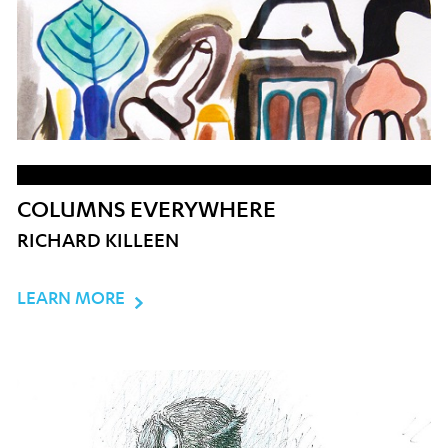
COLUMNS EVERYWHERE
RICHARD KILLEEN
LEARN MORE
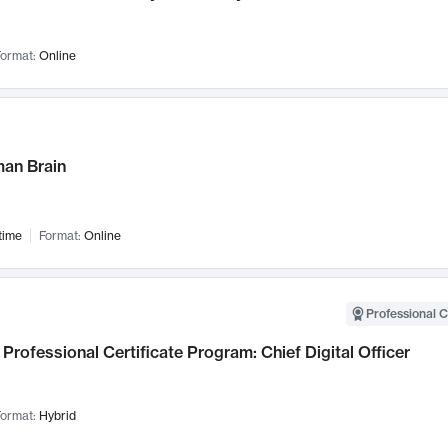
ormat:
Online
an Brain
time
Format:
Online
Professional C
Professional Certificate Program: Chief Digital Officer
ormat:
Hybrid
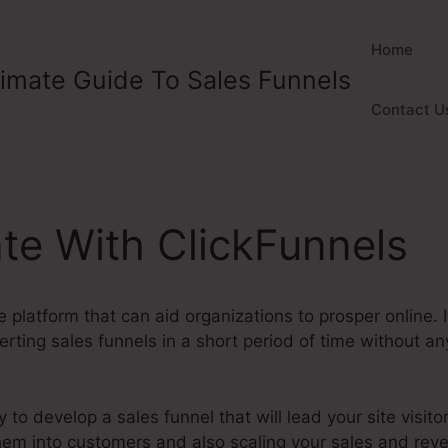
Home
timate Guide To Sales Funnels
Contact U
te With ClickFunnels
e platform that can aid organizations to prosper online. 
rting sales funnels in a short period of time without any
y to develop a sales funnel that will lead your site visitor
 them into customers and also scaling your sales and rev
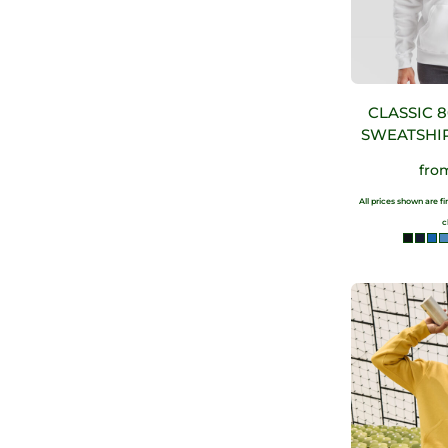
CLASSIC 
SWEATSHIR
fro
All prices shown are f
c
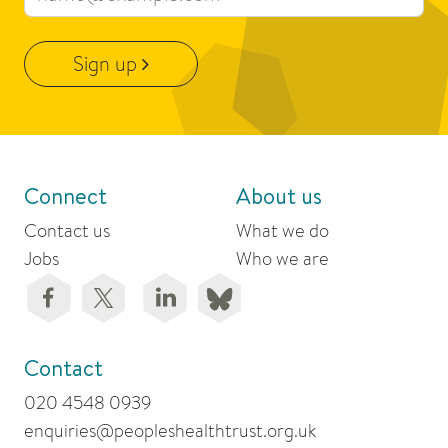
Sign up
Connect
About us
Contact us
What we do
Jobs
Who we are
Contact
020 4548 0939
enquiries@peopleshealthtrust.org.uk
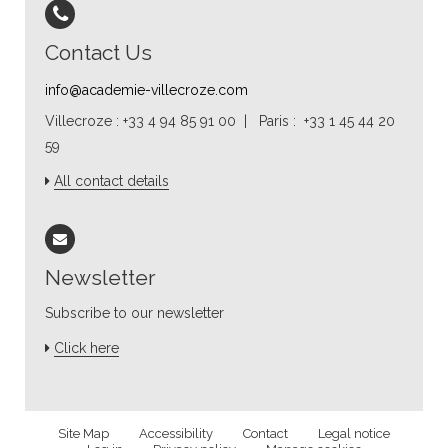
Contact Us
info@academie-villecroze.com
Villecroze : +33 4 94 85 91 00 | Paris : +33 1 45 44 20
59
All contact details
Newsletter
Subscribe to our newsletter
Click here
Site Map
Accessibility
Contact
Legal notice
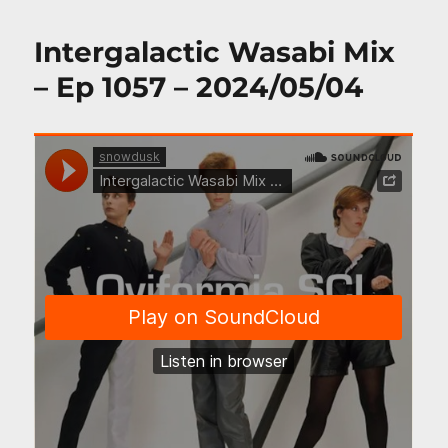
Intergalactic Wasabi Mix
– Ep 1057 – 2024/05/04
============================================================
TASK PROMPT » Look through the entries. Copy out each line with "that" in it.

WRITTEN REPLY »
e platform that can aid organizations to prosper online. 
y to develop a sales funnel that will lead your site visitor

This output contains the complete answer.